July 1 marked 150 years since Canada’s confederation. This summer series focuses on events that explore this milestone while pondering the question: how did we get here?

On July 1, 2017, Canada turned 150 years old. The milestone was met with celebration, condemnation, and consideration from around the country. In Toronto, events both big and small were held in light of the occasion.

The Varsity explored the city with our cameras, attending a variety of Toronto’s Canada 150 events. (Click the photos to enlarge).


We started the day by watching the Parade of Nations run down Yonge Street. The morning parade was organized by the Community Folk Art Council of Toronto and consisted of 25 different multicultural groups with nearly 2000 participants. Yonge Street was transformed into an international celebration; some highlights included a band from Serbia, beauty queens from the Philippines, and balloon flowers from a Vietnamese community group.


Once the parade was finished, participants and viewers gathered in Yonge-Dundas Square to take photos, shop for Canadian merchandise at vendor booths, and hang out until an afternoon of musical performances began.

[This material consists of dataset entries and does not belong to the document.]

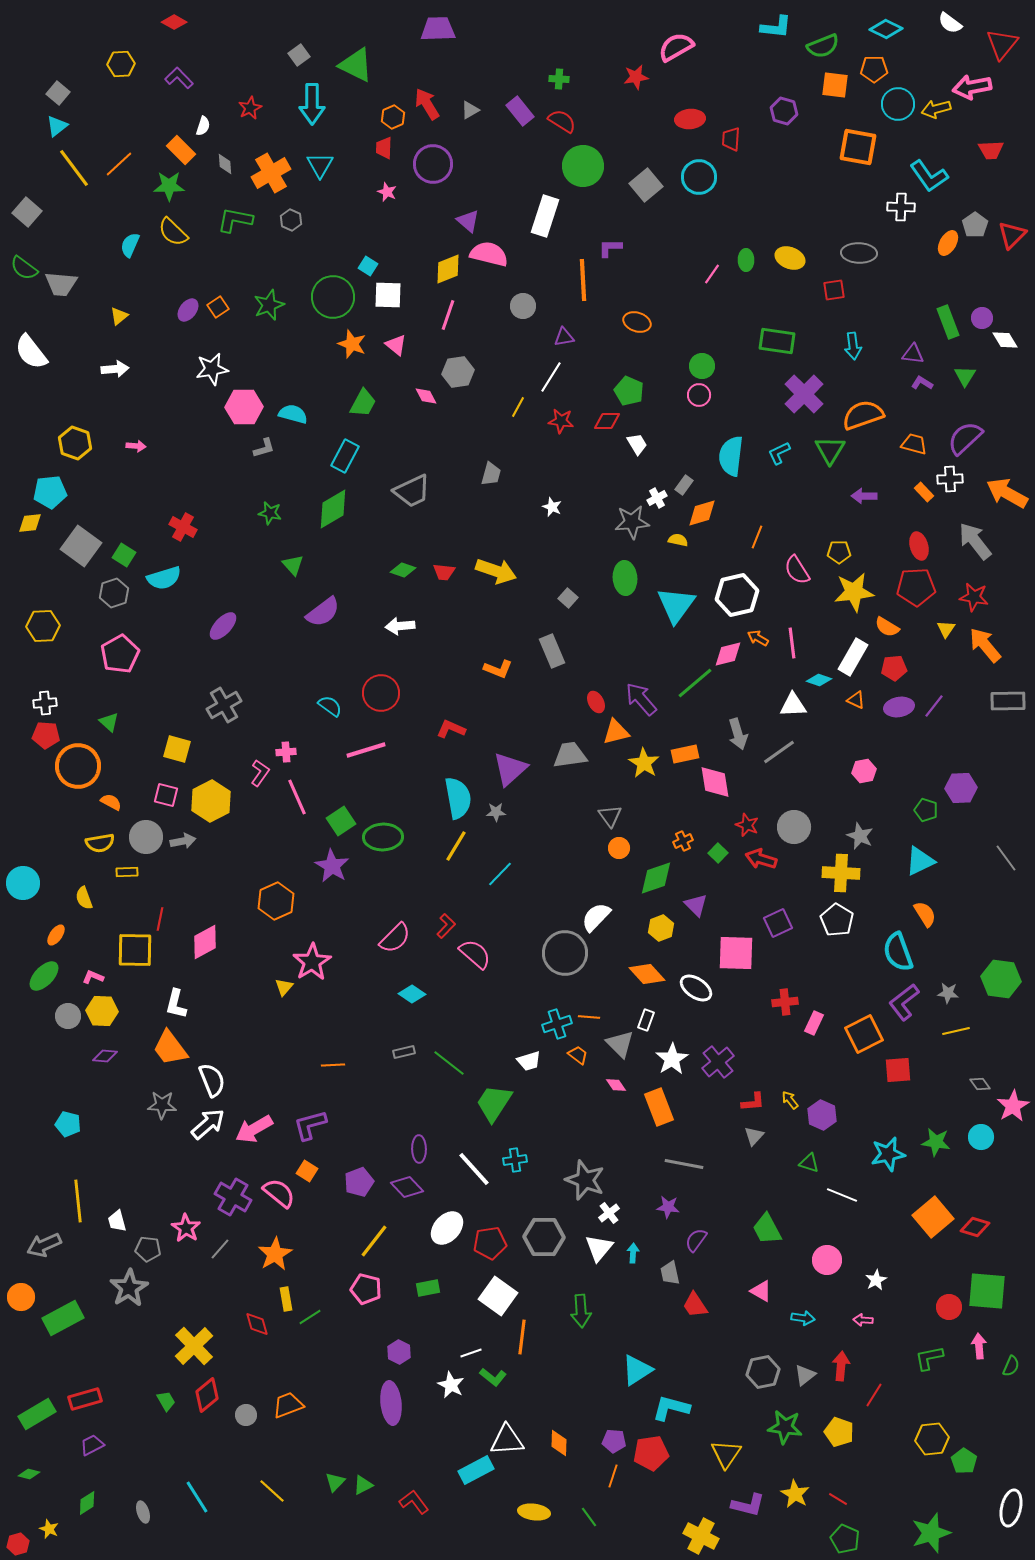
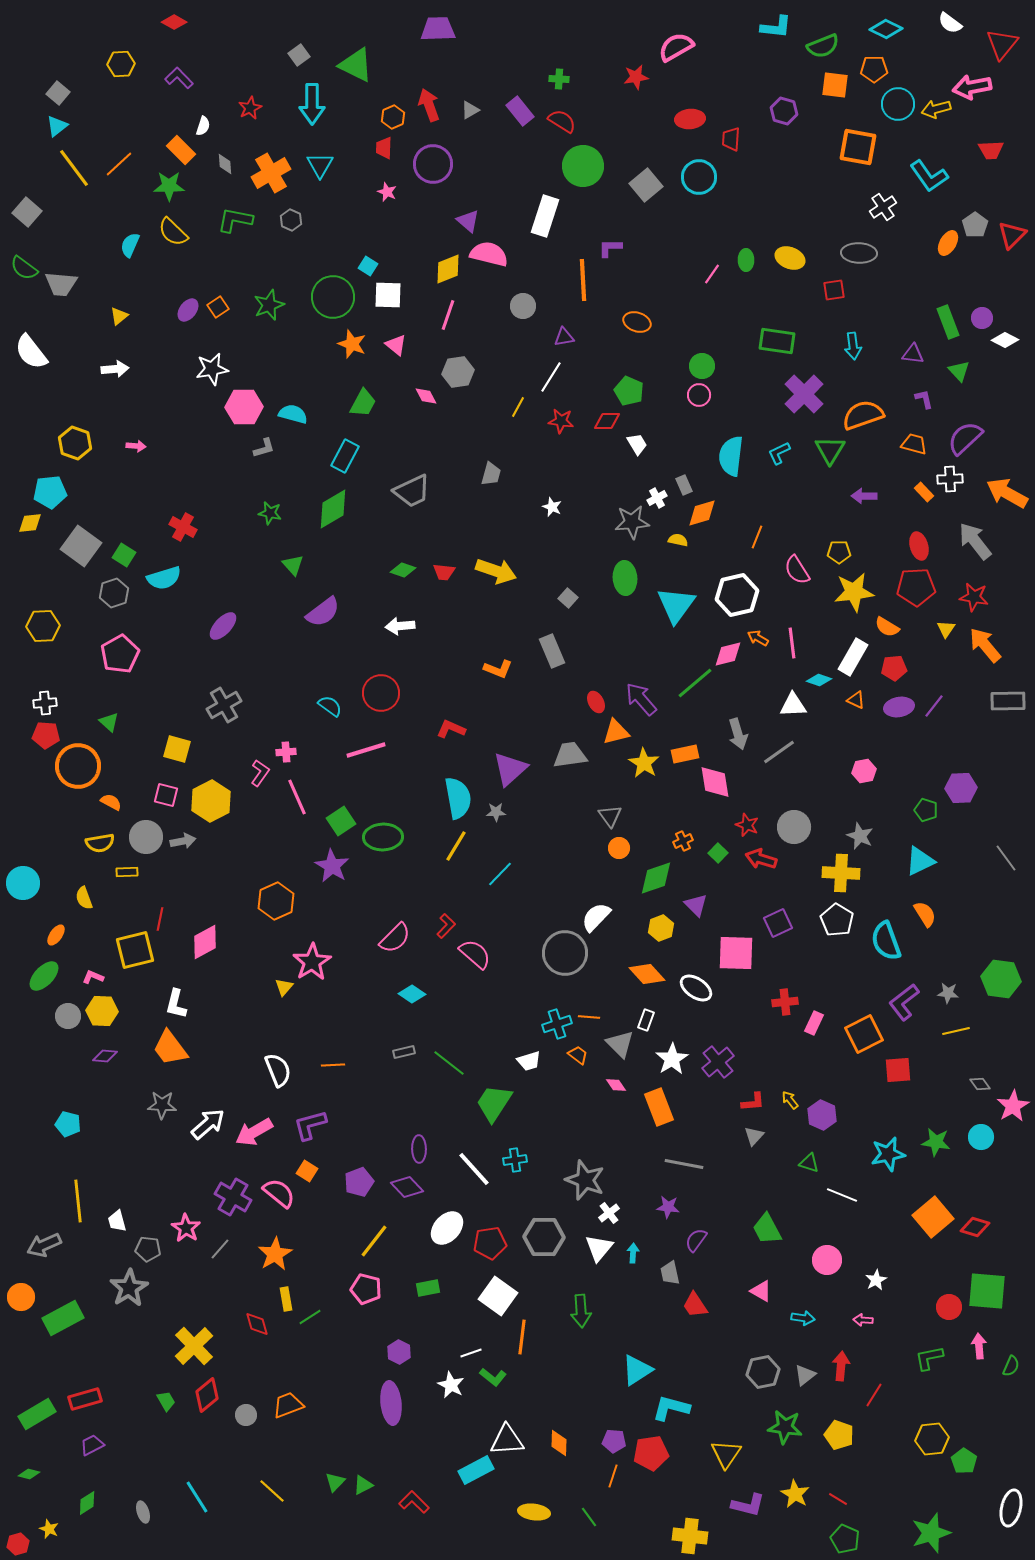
red arrow at (427, 104): moved 2 px right, 1 px down; rotated 12 degrees clockwise
white cross at (901, 207): moved 18 px left; rotated 36 degrees counterclockwise
white diamond at (1005, 340): rotated 32 degrees counterclockwise
green triangle at (965, 376): moved 6 px left, 5 px up; rotated 15 degrees counterclockwise
purple L-shape at (922, 383): moved 2 px right, 16 px down; rotated 45 degrees clockwise
gray rectangle at (684, 485): rotated 60 degrees counterclockwise
yellow square at (135, 950): rotated 15 degrees counterclockwise
cyan semicircle at (898, 952): moved 12 px left, 11 px up
white semicircle at (212, 1080): moved 66 px right, 10 px up
pink arrow at (254, 1129): moved 3 px down
yellow pentagon at (839, 1432): moved 3 px down
red L-shape at (414, 1502): rotated 8 degrees counterclockwise
yellow cross at (701, 1536): moved 11 px left; rotated 20 degrees counterclockwise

The festivities at Queens Park began at 10 am with a citizenship ceremony where 150 people took the Oath of Citizenship, officially confirming their Canadian citizenship. The family-filled event included music performances, Canadian vendors, and activities for children. Ontario Premier Kathleen Wynne briefly spoke on stage, praising Canada’s multiculturalism and diversity.


Up by 550 Bayview Avenue, Evergreen Brickworks hosted its weekly farmer’s market in addition to a holiday garden event series called Brewer’s Backyard.


The Brewer’s Backyard celebrated Canada Day along with the 30th anniversary of Great Lakes Brewery, one of Toronto’s many craft breweries. The event spread festivity through affordable drink, healthy foods, and the natural beauty of the Koerner Gardens. The Brewery also showcased 19 different craft beers on tap, as well as the debut of the CanCon Session IPA, a new brew inspired by ACTRA Toronto.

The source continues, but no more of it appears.